After finishing his talk with Curator Wu, Li Feng turned and exited the lab capsule. He walked over to the glass wall and looked at Mr. Long, who had resumed meditating on the other side.

“Mr. Long,” he knocked on the glass, “I have something I want to ask you.”

“If it’s about certain top-level secrets of Yun City, I can’t possibly tell you in front of all these people,” Mr. Long said calmly with his eyes closed.

“They’re all dead,” Li Feng replied.

“Bullshit,” Gao Shan said just as calmly—he’d probably been worn down to the point of apathy.

“Those two chiefs,” Li Feng looked at Mr. Long, “you know who they are, right? Based on the timeline, when Old Wu locked them up in the storage room, that was after you took office.”

“Personnel changes in the lab aren’t under my jurisdiction,” Mr.
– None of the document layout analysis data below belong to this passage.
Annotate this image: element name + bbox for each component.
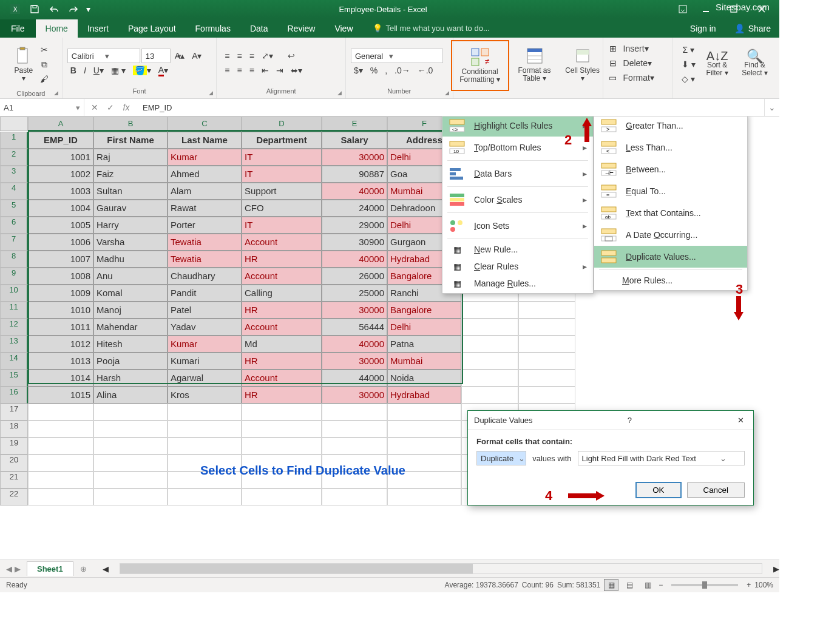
row-header[interactable]: 5: [0, 200, 28, 217]
cell[interactable]: [518, 336, 575, 353]
cell[interactable]: 1013: [28, 353, 93, 370]
cell[interactable]: Hitesh: [93, 336, 168, 353]
cell[interactable]: Chaudhary: [168, 268, 242, 285]
cell[interactable]: Anu: [93, 268, 168, 285]
submenu-greater-than[interactable]: >Greater Than...: [594, 117, 747, 137]
row-header[interactable]: 17: [0, 404, 28, 421]
page-break-view-icon[interactable]: ▥: [640, 579, 655, 591]
cell[interactable]: [93, 421, 168, 438]
cell[interactable]: 30900: [322, 234, 387, 251]
conditional-formatting-button[interactable]: ≠Conditional Formatting ▾: [451, 40, 509, 91]
orientation-icon[interactable]: ⤢▾: [259, 49, 276, 63]
dialog-launcher-icon[interactable]: ◢: [52, 89, 61, 97]
cell[interactable]: Faiz: [93, 166, 168, 183]
cell[interactable]: 1002: [28, 166, 93, 183]
cell[interactable]: Account: [242, 234, 322, 251]
percent-format-icon[interactable]: %: [367, 63, 381, 78]
cell[interactable]: Kumar: [168, 336, 242, 353]
row-header[interactable]: 7: [0, 234, 28, 251]
cell[interactable]: 1009: [28, 285, 93, 302]
menu-clear-rules[interactable]: ▦Clear Rules▸: [442, 258, 593, 275]
save-icon[interactable]: [25, 1, 44, 17]
align-middle-icon[interactable]: ≡: [234, 49, 245, 63]
decrease-indent-icon[interactable]: ⇤: [259, 63, 272, 78]
cell[interactable]: HR: [242, 251, 322, 268]
cell[interactable]: Account: [242, 268, 322, 285]
cell[interactable]: [518, 370, 575, 387]
cell[interactable]: [322, 489, 387, 506]
cell[interactable]: 90887: [322, 166, 387, 183]
qat-customize-icon[interactable]: ▾: [84, 1, 92, 17]
delete-cells-button[interactable]: Delete ▾: [620, 56, 655, 70]
cell[interactable]: [518, 319, 575, 336]
dialog-close-icon[interactable]: ✕: [735, 416, 747, 425]
cell[interactable]: [242, 404, 322, 421]
cell[interactable]: Manoj: [93, 302, 168, 319]
tab-nav-next-icon[interactable]: ▶: [15, 564, 21, 573]
header-cell[interactable]: First Name: [93, 132, 168, 149]
tab-insert[interactable]: Insert: [78, 19, 118, 38]
insert-cells-button[interactable]: Insert ▾: [620, 41, 652, 56]
cell[interactable]: [461, 370, 518, 387]
cell[interactable]: Harsh: [93, 370, 168, 387]
cell[interactable]: Gaurav: [93, 200, 168, 217]
dialog-launcher-icon[interactable]: ◢: [206, 89, 215, 97]
tab-home[interactable]: Home: [36, 19, 78, 38]
row-header[interactable]: 16: [0, 387, 28, 404]
row-header[interactable]: 22: [0, 489, 28, 506]
zoom-in-button[interactable]: +: [747, 581, 751, 589]
accounting-format-icon[interactable]: $▾: [351, 63, 366, 78]
new-sheet-button[interactable]: ⊕: [77, 564, 90, 573]
row-header[interactable]: 10: [0, 285, 28, 302]
cell[interactable]: Alam: [168, 183, 242, 200]
share-button[interactable]: 👤Share: [726, 19, 779, 38]
menu-top-bottom-rules[interactable]: 10Top/Bottom Rules▸: [442, 137, 593, 158]
column-header[interactable]: E: [322, 117, 387, 132]
cell[interactable]: Tewatia: [168, 251, 242, 268]
cell[interactable]: [518, 353, 575, 370]
header-cell[interactable]: Last Name: [168, 132, 242, 149]
cell[interactable]: Pooja: [93, 353, 168, 370]
cell[interactable]: 1005: [28, 217, 93, 234]
normal-view-icon[interactable]: ▦: [604, 579, 618, 591]
format-painter-button[interactable]: 🖌: [37, 72, 52, 86]
tab-nav-prev-icon[interactable]: ◀: [6, 564, 12, 573]
maximize-button[interactable]: [720, 1, 748, 18]
cell[interactable]: Hydrabad: [387, 387, 461, 404]
submenu-text-contains[interactable]: abText that Contains...: [594, 202, 747, 224]
cell[interactable]: [322, 438, 387, 455]
row-header[interactable]: 21: [0, 472, 28, 489]
cell[interactable]: 1015: [28, 387, 93, 404]
cell[interactable]: [28, 489, 93, 506]
cancel-button[interactable]: Cancel: [687, 482, 745, 498]
cell[interactable]: 1008: [28, 268, 93, 285]
cell[interactable]: 29000: [322, 217, 387, 234]
cell[interactable]: IT: [242, 166, 322, 183]
cell[interactable]: 1010: [28, 302, 93, 319]
row-header[interactable]: 2: [0, 149, 28, 166]
row-header[interactable]: 15: [0, 370, 28, 387]
submenu-date-occurring[interactable]: A Date Occurring...: [594, 224, 747, 246]
ribbon-options-icon[interactable]: [674, 1, 692, 18]
cell[interactable]: Raj: [93, 149, 168, 166]
column-header[interactable]: A: [28, 117, 93, 132]
fill-button[interactable]: ⬇ ▾: [679, 57, 699, 72]
cell[interactable]: [387, 404, 461, 421]
tab-formulas[interactable]: Formulas: [186, 19, 240, 38]
clear-button[interactable]: ◇ ▾: [679, 72, 699, 86]
fx-icon[interactable]: fx: [121, 103, 132, 112]
fill-color-button[interactable]: 🪣▾: [130, 63, 154, 78]
row-header[interactable]: 3: [0, 166, 28, 183]
cell[interactable]: Delhi: [387, 319, 461, 336]
cell[interactable]: Tewatia: [168, 234, 242, 251]
cell[interactable]: [322, 421, 387, 438]
menu-manage-rules[interactable]: ▦Manage Rules...: [442, 275, 593, 292]
format-cells-button[interactable]: Format ▾: [620, 70, 657, 85]
cell[interactable]: [93, 455, 168, 472]
cell[interactable]: 24000: [322, 200, 387, 217]
row-header[interactable]: 6: [0, 217, 28, 234]
cell[interactable]: Madhu: [93, 251, 168, 268]
cell-styles-button[interactable]: Cell Styles ▾: [560, 40, 605, 89]
column-header[interactable]: B: [93, 117, 168, 132]
autosum-button[interactable]: Σ ▾: [679, 42, 699, 57]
Long said.

“Placing two chief scientists in a storage room to monitor surveillance—such a personnel change that directly impacts Yun City’s scientific capacity—doesn’t require your or the General’s approval?” Li Feng said. “So if I kill Lao Wu right now, that’s also fine?”

“Don’t you have anyone else to use as a hostage?!” Curator Wu cursed behind him. “You’re insane!”

“There are only two humans here,” Li Feng glanced back at him, then turned again to Mr. Long. “Is it because they know something about the General?”

Mr. Long sighed lightly and opened his eyes.

“There’s more, isn’t there?” Li Feng said. “What else do they know?”

Mr. Long glanced at Chen Dang and Gao Shan. He looked hesitant. He clearly didn’t want to talk, but if Qiu Shi contacted the two again like before, and it involved those secrets, Li Feng being completely in the dark could delay the rescue.

“We’re not entirely in the dark,” Chen Dang spoke up. “Some secrets that are considered top secret in Yun City aren’t necessarily so here.”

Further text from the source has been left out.